Minimal dispersion approximately balancing weights: asymptotic properties and practical considerations

Abstract

Summary Weighting methods are widely used to adjust for covariates in observational studies, sample surveys, and regression settings. In this paper, we study a class of recently proposed weighting methods, which find the weights of minimum dispersion that approximately balance the covariates. We call these weights ‘minimal weights’ and study them under a common optimization framework. Our key observation is that finding weights which achieve approximate covariate balance is equivalent to performing shrinkage estimation of the inverse propensity score. This connection leads to both theoretical and practical developments. From a theoretical standpoint, we characterize the asymptotic properties of minimal weights and show that, under standard smoothness conditions on the propensity score function, minimal weights are consistent estimates of the true inverse probability weights.
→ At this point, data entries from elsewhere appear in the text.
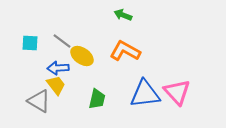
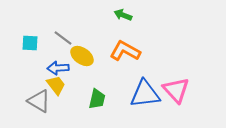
gray line: moved 1 px right, 3 px up
pink triangle: moved 1 px left, 2 px up
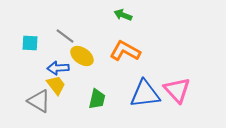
gray line: moved 2 px right, 2 px up
pink triangle: moved 1 px right
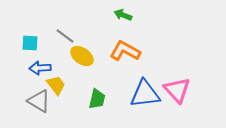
blue arrow: moved 18 px left
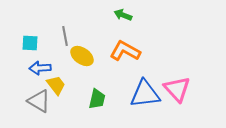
gray line: rotated 42 degrees clockwise
pink triangle: moved 1 px up
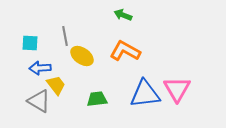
pink triangle: rotated 12 degrees clockwise
green trapezoid: rotated 110 degrees counterclockwise
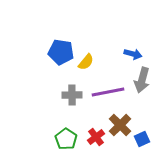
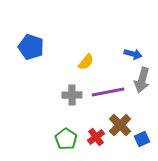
blue pentagon: moved 30 px left, 5 px up; rotated 10 degrees clockwise
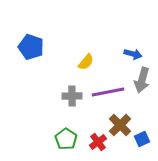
gray cross: moved 1 px down
red cross: moved 2 px right, 5 px down
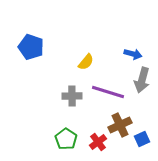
purple line: rotated 28 degrees clockwise
brown cross: rotated 20 degrees clockwise
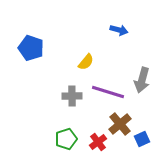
blue pentagon: moved 1 px down
blue arrow: moved 14 px left, 24 px up
brown cross: moved 1 px up; rotated 15 degrees counterclockwise
green pentagon: rotated 20 degrees clockwise
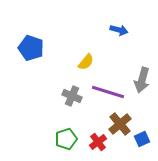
gray cross: rotated 24 degrees clockwise
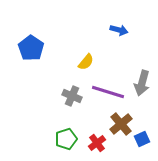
blue pentagon: rotated 15 degrees clockwise
gray arrow: moved 3 px down
brown cross: moved 1 px right
red cross: moved 1 px left, 1 px down
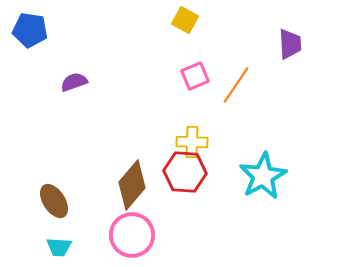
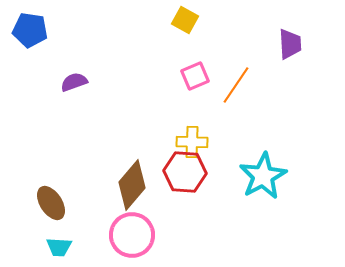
brown ellipse: moved 3 px left, 2 px down
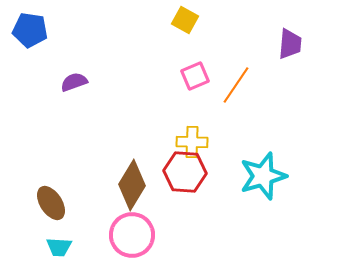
purple trapezoid: rotated 8 degrees clockwise
cyan star: rotated 12 degrees clockwise
brown diamond: rotated 9 degrees counterclockwise
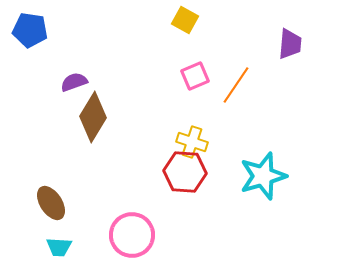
yellow cross: rotated 16 degrees clockwise
brown diamond: moved 39 px left, 68 px up
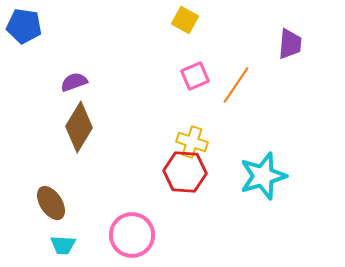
blue pentagon: moved 6 px left, 4 px up
brown diamond: moved 14 px left, 10 px down
cyan trapezoid: moved 4 px right, 2 px up
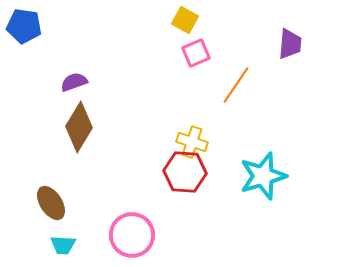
pink square: moved 1 px right, 23 px up
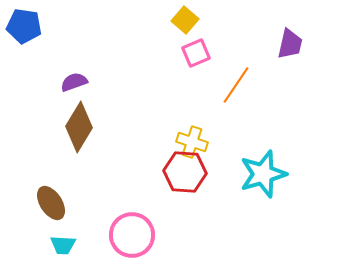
yellow square: rotated 12 degrees clockwise
purple trapezoid: rotated 8 degrees clockwise
cyan star: moved 2 px up
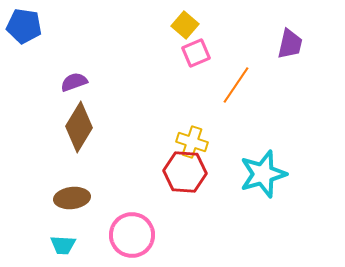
yellow square: moved 5 px down
brown ellipse: moved 21 px right, 5 px up; rotated 64 degrees counterclockwise
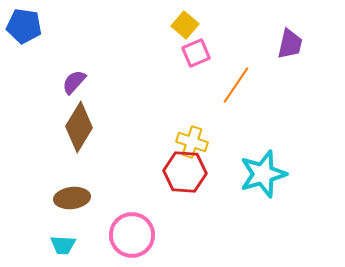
purple semicircle: rotated 28 degrees counterclockwise
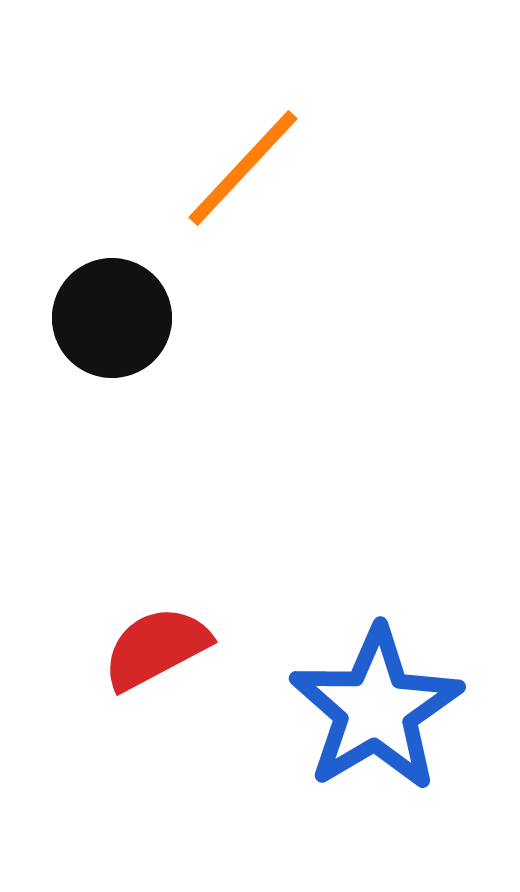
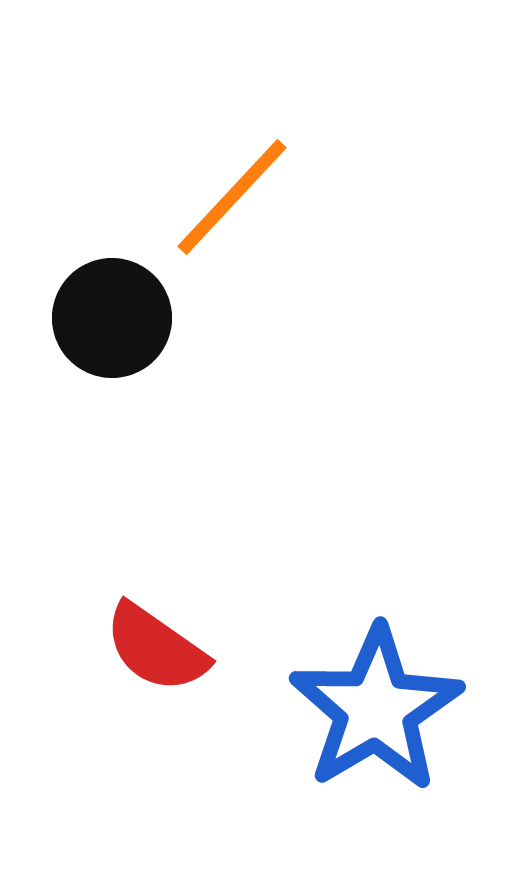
orange line: moved 11 px left, 29 px down
red semicircle: rotated 117 degrees counterclockwise
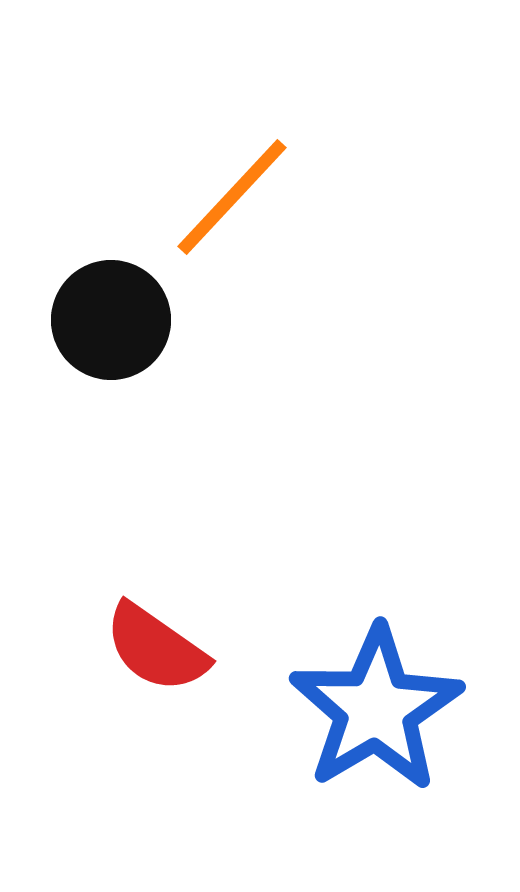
black circle: moved 1 px left, 2 px down
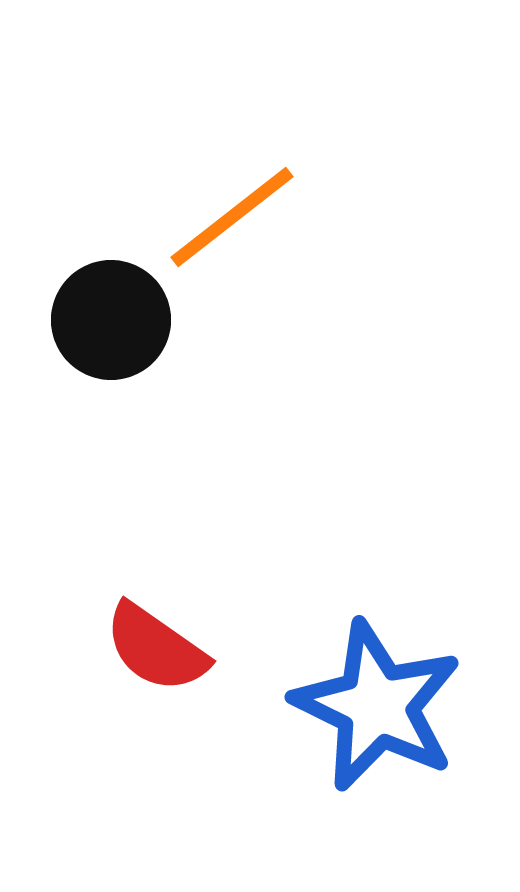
orange line: moved 20 px down; rotated 9 degrees clockwise
blue star: moved 1 px right, 3 px up; rotated 15 degrees counterclockwise
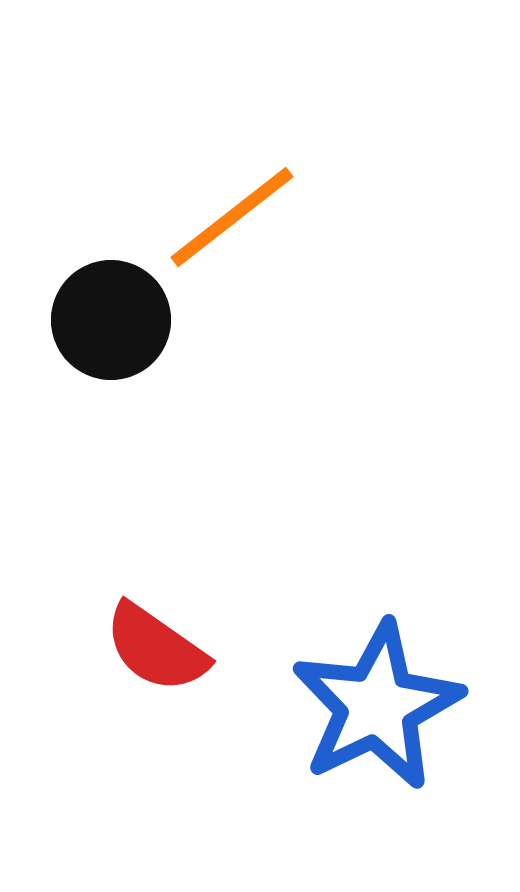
blue star: rotated 20 degrees clockwise
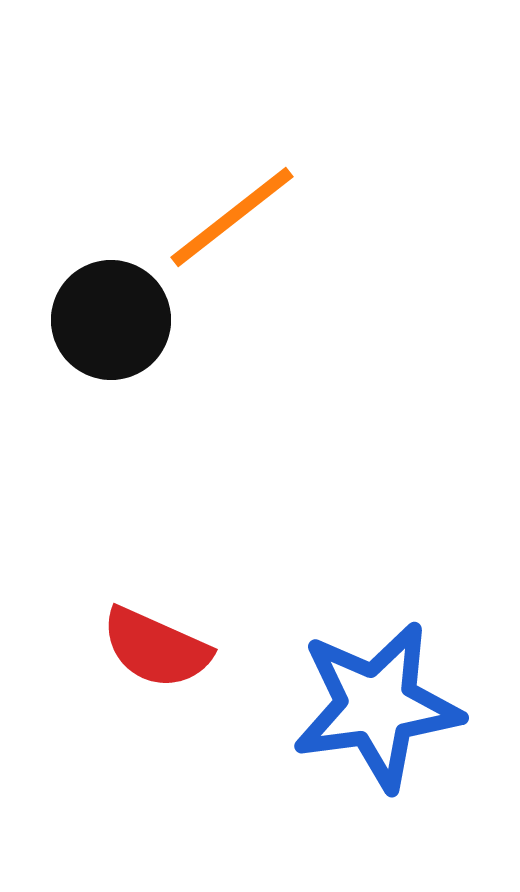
red semicircle: rotated 11 degrees counterclockwise
blue star: rotated 18 degrees clockwise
In addition, we show that the resulting weighting estimator is consistent, asymptotically normal and semiparametrically efficient. From a practical standpoint, we give a finite-sample oracle inequality that bounds the loss incurred by balancing more functions of the covariates than strictly needed. This inequality shows that minimal weights implicitly bound the number of active covariate balance constraints. Finally, we provide a tuning algorithm for choosing the degree of approximate balance in minimal weights. The paper concludes with an empirical study which suggests that approximate balance is preferable to exact balance, especially when there is limited overlap in covariate distributions. Further studies show that the root mean squared error of the weighting estimator can be reduced by as much as a half with approximate balance.